The state is currently negotiating a new ombudsman's program contract with the Legal Center for People With Disabilities and Older People. Since Fraser's resignation, the state reportedly has backed off on some of its previous demands that the ombudsman be restricted from talking to the public.

Liz McDonough, spokeswoman for the Colorado Department of Human Services, claims the department's position on the ombudsman's office has been misrepresented. She says her department simply wants to "coordinate" any public comments the ombudsman makes.

"We wanted to have a knowledge of what was being said to the media or what was being presented to the legislature," says McDonough. "If it's an issue of some controversy, we'd prefer they get together with us and we discuss how it would be responded to. This was not about trying to change the role of the ombudsman. It was about closer coordination with the human services department."

To Fraser, "coordination" sounds more like censorship. Anyone who has read the ombudsman's annual report knows Fraser is always careful to balance the complaints of residents with the perspective of nursing-home managers. Rabble-rousing is not what she's about, but she feels strongly that someone has to be there to defend elderly people when they are most vulnerable.
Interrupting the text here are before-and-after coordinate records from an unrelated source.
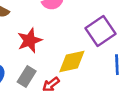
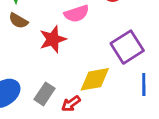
red star: (30, 40) -> (53, 39), moved

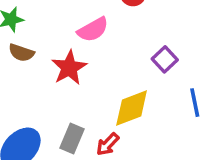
purple square: (127, 47) -> (165, 59), size x0.6

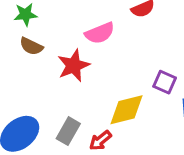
purple square: (165, 59) -> (165, 82), moved, turned -30

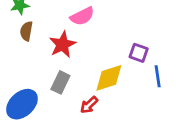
brown semicircle: (31, 46) -> (26, 31), turned 78
gray rectangle: (68, 131) -> (60, 82), moved

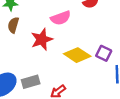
yellow diamond: (109, 78) -> (77, 55), moved, turned 45
gray rectangle: (60, 82) -> (31, 82), moved, turned 42

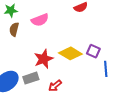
pink semicircle: (61, 18) -> (40, 20), moved
red star: (42, 39) -> (44, 59), moved

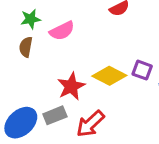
green star: (11, 10) -> (31, 19), moved
red arrow: (55, 86) -> (90, 124), size x1.5

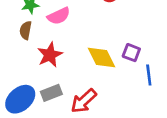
yellow diamond: (109, 76) -> (101, 57), turned 36
red star: (71, 86) -> (50, 55), moved

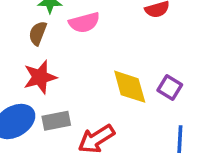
red star: (50, 55) -> (40, 77), moved
blue line: (149, 75) -> (180, 139), moved

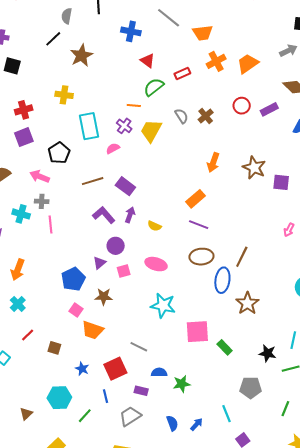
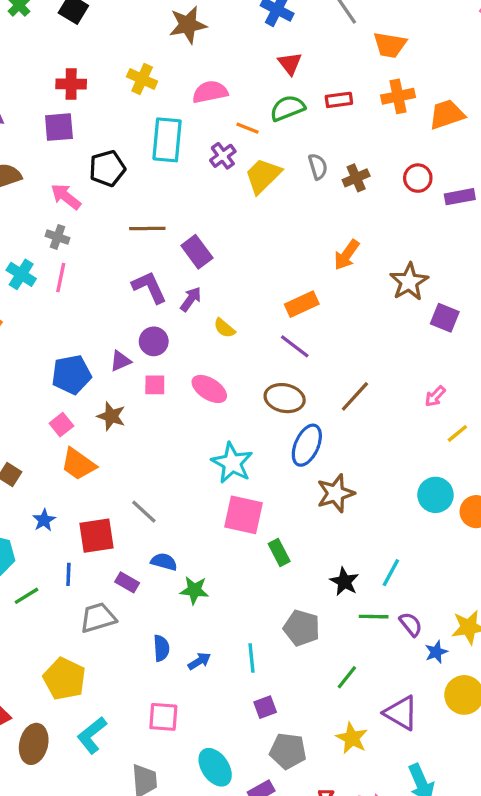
pink semicircle: (113, 148) -> (210, 92), moved, size x1.5
cyan cross: (21, 214) -> (21, 274), moved
brown line: (242, 257) -> (355, 396), moved
cyan star: (163, 306) -> (232, 463), moved

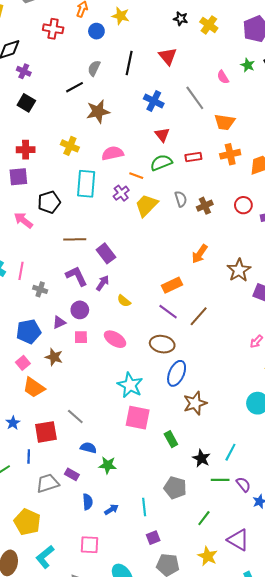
gray cross: (57, 237) -> (40, 289), moved
brown line: (355, 396) -> (199, 316), moved
green rectangle: (279, 552) -> (171, 439), moved
purple rectangle: (127, 582) -> (72, 474), moved

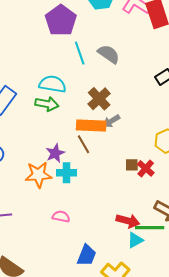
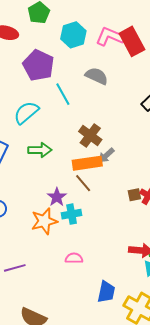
gray semicircle: (109, 54) -> (97, 76), moved
cyan semicircle: (53, 84) -> (26, 113), moved, turned -40

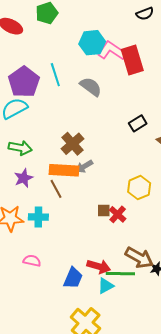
cyan hexagon: (73, 35) -> (92, 43), moved
purple pentagon: (38, 65) -> (24, 82), moved
cyan line: (63, 94) -> (55, 75), moved
purple star: (57, 197) -> (24, 178), moved
blue trapezoid: (106, 292) -> (73, 278), moved

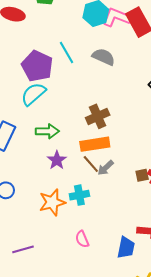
brown cross: (73, 144) -> (98, 116), turned 30
gray arrow: (84, 166) -> (106, 168), moved
pink semicircle: (32, 261) -> (82, 239), turned -114

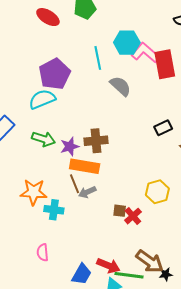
cyan line: (66, 52) -> (98, 58), moved
purple star: (57, 160) -> (70, 146), moved
orange star: (52, 202) -> (34, 192), moved

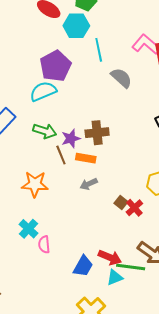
cyan hexagon: (127, 43) -> (76, 26), moved
orange rectangle: (85, 166) -> (86, 158), size x0.7
brown line: (75, 184) -> (61, 155), moved
cyan cross: (54, 210) -> (28, 229), moved, turned 36
brown square: (120, 211) -> (121, 203), turned 32

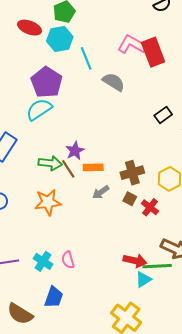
green arrow: (45, 131) -> (50, 163), moved
brown cross: (97, 133) -> (132, 173), moved
brown square: (121, 203) -> (130, 199), moved
cyan cross: (28, 229) -> (43, 261), moved
blue trapezoid: (83, 266) -> (54, 297), moved

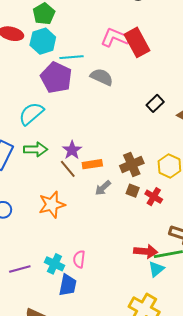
cyan line: (86, 58) -> (71, 57), turned -65
purple pentagon: (47, 82) -> (56, 78), moved
green arrow: (50, 163) -> (36, 149), moved
pink semicircle: (68, 260) -> (79, 259), turned 30
blue trapezoid: (54, 297) -> (68, 285), moved

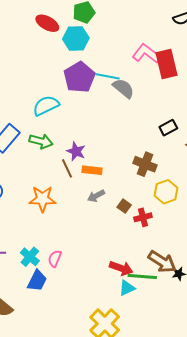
cyan line: (71, 57) -> (108, 76), moved
purple star: (72, 150) -> (76, 151), turned -30
brown cross: (132, 164) -> (145, 164), moved, turned 30
red cross: (154, 197) -> (143, 217), turned 30

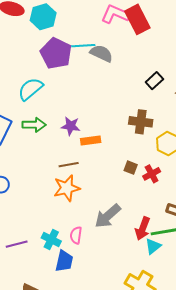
brown line: (67, 168) -> (69, 165), moved, turned -60
gray arrow: (96, 196) -> (108, 216), moved, size x1.6
orange star: (42, 199) -> (67, 188), moved
red arrow: (121, 268) -> (143, 229), turned 105

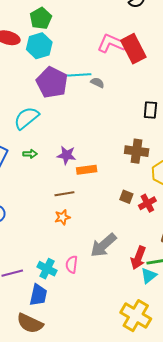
gray semicircle: (101, 53) -> (97, 83), size x0.6
black rectangle: (154, 81) -> (150, 110), turned -42
green arrow: (34, 125) -> (30, 154), size x0.6
orange star: (67, 188) -> (62, 217), size x0.6
blue trapezoid: (64, 261) -> (38, 295), moved

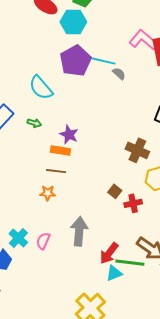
cyan semicircle: (26, 118) -> (41, 88), turned -108
orange rectangle: (87, 170) -> (60, 150), moved
gray arrow: (103, 245) -> (79, 231), turned 120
"The nursing homes have a really tough job," says Fraser. "Short staffing is at the root of a lot of the care problems. Many of the corporations [that own nursing homes] are still so bottom-line-oriented, they don't provide the care they should."

While Fraser is no longer running the ombudsman program, she still serves as a volunteer ombudsman at Cherrelyn. She started doing this before she resigned: In the midst of the political attacks on her office, she wanted to remind herself of just how important the ombudsman's work was.

"I felt like I wanted to get back to the basics," says Fraser. "I was feeling like I was getting out of touch with the nursing-home residents by not being there."

Cherrelyn is one of the biggest homes in Colorado, with 200 residents. Its managers pride themselves on cooperating with the ombudsman's office, which they view as a useful intermediary between residents' families and the facility. In a recent meeting, Fraser talked with the staff about doing a "residents' rights" quilt and bringing in a local quilting group to help. The managers told Fraser about a recent field trip to a Rockies game that became eventful when their bus broke down and they had to be rescued by RTD. At the request of residents, plans are also being made to buy a frozen-yogurt machine and new patio furniture.

Making the rounds, Fraser walked through Cherrelyn's dining room. She noted approvingly that the nursing aides were chatting with several disabled people as they helped them eat lunch.

"It's important to see how people are being tended to when they're eating," says Fraser. "Are they just shoving food in people's mouths, or are they talking to them as they feed them?"

Fraser likes Cherrelyn's current administrator and clearly feels the staff is doing a good job. She's been around long enough to remember years when things weren't going so well at Cherrelyn. "At one time we had a lot of problems here," she says.

Eventually, Fraser plans to try and talk with every person who lives at the home.

"I'm going to try to go there once a week," she says. "I hope to visit with every new resident as they come in. It's a way of getting back in touch with what the local ombudsmen are doing."